Anche il testo sulla riduzione delle emissioni è stato fortemente contestato, con molti Paesi che hanno denunciato un passo indietro rispetto alle ambizioni definite nelle conferenze precedenti. Questo include l’obiettivo più ambizioso dell’accordo di Parigi: limitare il riscaldamento a 1,5°C, che è stato comunque riaffermato nella decisione finale. Gli attuali impegni dei Paesi firmatari non consentono di raggiungere questo obiettivo, e nemmeno quello di contenere l’aumento della temperatura entro i 2°C rispetto all’era preindustriale, quando l’uomo ha iniziato a utilizzare i combustibili fossili responsabili del riscaldamento globale su larga scala. Questi impegni, se pienamente rispettati, porterebbero il mondo, nella migliore delle ipotesi, su una traiettoria di +2,4°C nel 2100 e, al ritmo attuale delle emissioni, su una catastrofica di +2,8°C. Tuttavia, con quasi +1,2°C oggi, gli impatti drammatici si stanno già moltiplicando: il 2022 ha visto una serie di siccità devastanti, mega-incendi e inondazioni, che hanno colpito i raccolti e le infrastrutture. Anche i costi sono elevati: la Banca Mondiale stima in 30 miliardi di dollari il costo delle inondazioni che hanno ricoperto d’acqua per settimane un terzo del Pakistan e lasciato senza casa milioni di persone. I Paesi poveri, spesso tra i più esposti ma in genere poco responsabili del riscaldamento globale, chiedono da anni finanziamenti per le perdite e i danni.

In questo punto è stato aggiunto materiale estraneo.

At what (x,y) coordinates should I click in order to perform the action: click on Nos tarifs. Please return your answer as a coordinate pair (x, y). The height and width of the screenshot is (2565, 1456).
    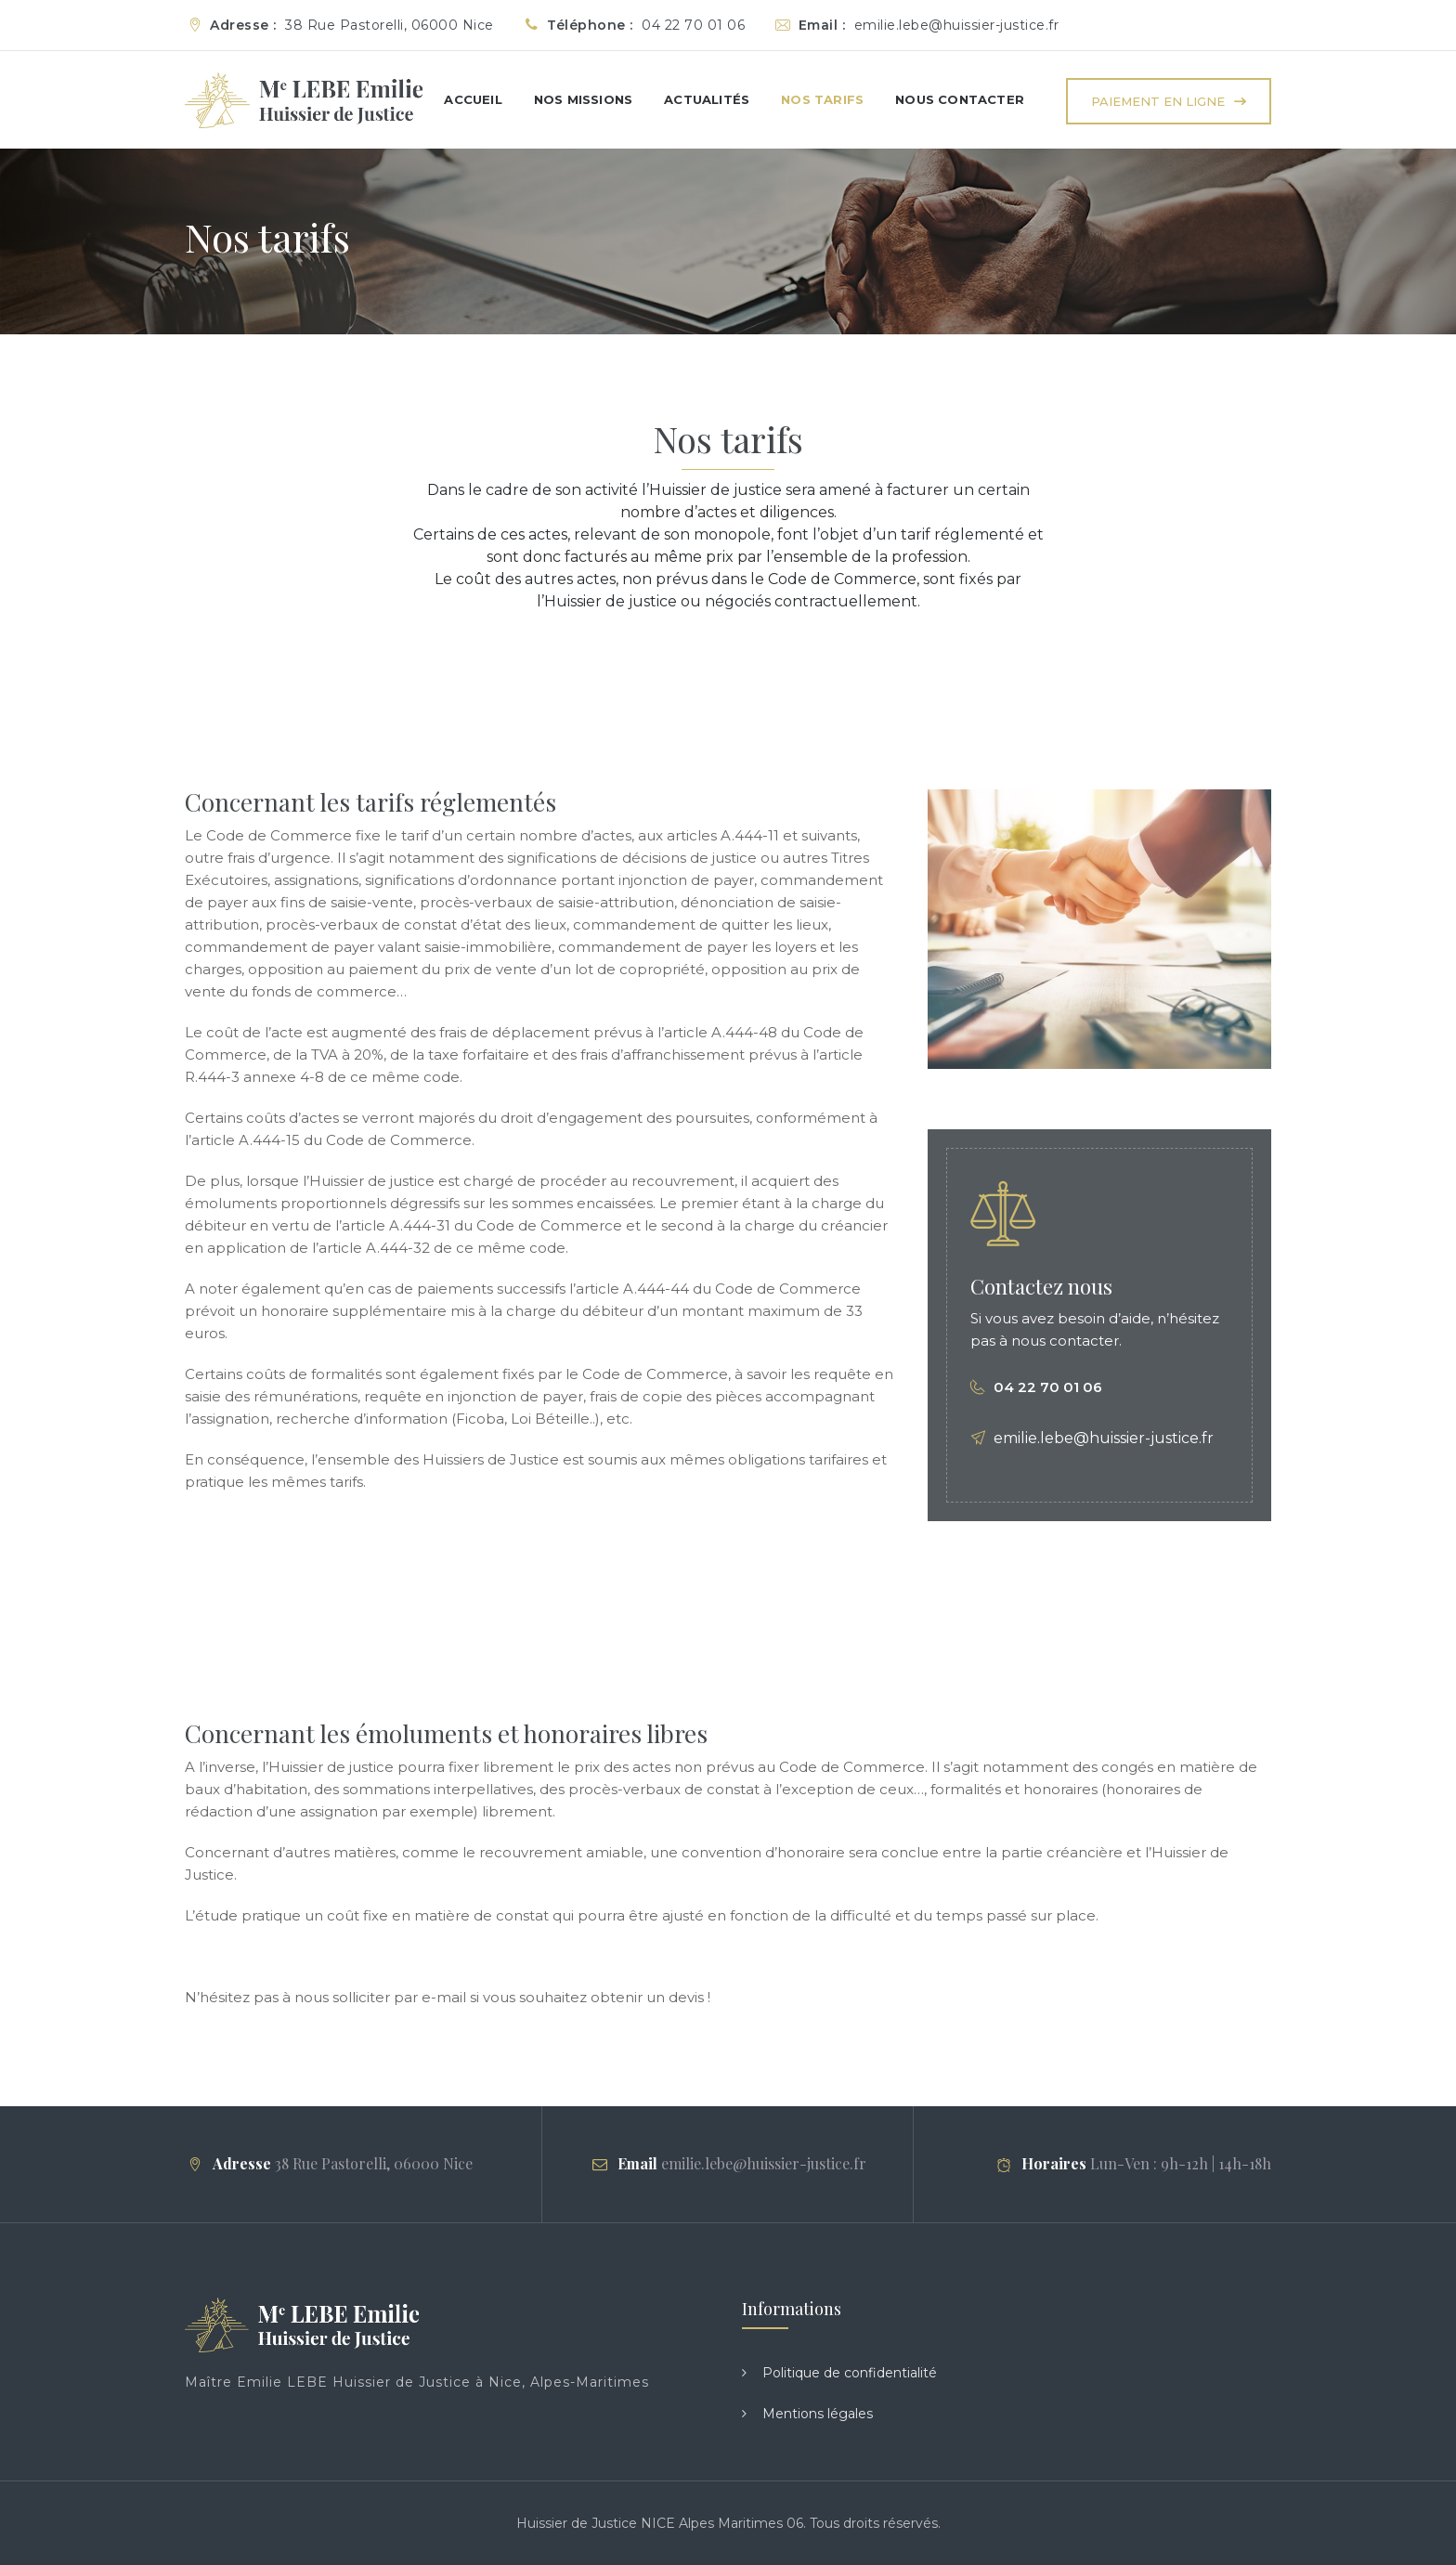     Looking at the image, I should click on (822, 99).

Accusato da alcuni di mancanza di trasparenza nei negoziati, l’egiziano Sameh Shoukry ha affermato che non c’erano “cattive intenzioni“. Tuttavia, la battaglia non si concluderà con l’adozione della risoluzione di Sharm el-Sheikh, che rimane volutamente vaga su alcuni punti controversi. I dettagli operativi devono essere definiti per essere adottati alla Cop28, promettendo nuovi scontri. Ciò è particolarmente vero per la questione dei contributori, con i Paesi sviluppati, guidati dagli Stati Uniti, che insistono per includere la Cina. L’inviato degli Stati Uniti per il clima John Kerry ha dichiarato di essere al lavoro per aumentare il contributo degli Stati Uniti a 11 miliardi di dollari, il che renderebbe Washington “il più grande contributore all’economia del clima“. Un portavoce del Dipartimento di Stato ha tuttavia sottolineato che l’accordo non menziona alcun punto vincolante.

Un’altra questione che ha scosso la Cop è stata quella delle ambizioni di riduzione delle emissioni. Molti Paesi hanno ritenuto che i testi proposti dalla presidenza egiziana fossero un passo indietro rispetto agli impegni assunti a Glasgow di aumentare regolarmente il livello delle emissioni. Per non parlare della questione della riduzione dell’uso dei combustibili fossili, che sono la causa del riscaldamento globale, ma sono appena menzionati nei testi sul clima. Il britannico Alok Sharma, presidente della Cop26, ha affermato che un punto sui combustibili fossili è stato “annacquato all’ultimo momento“.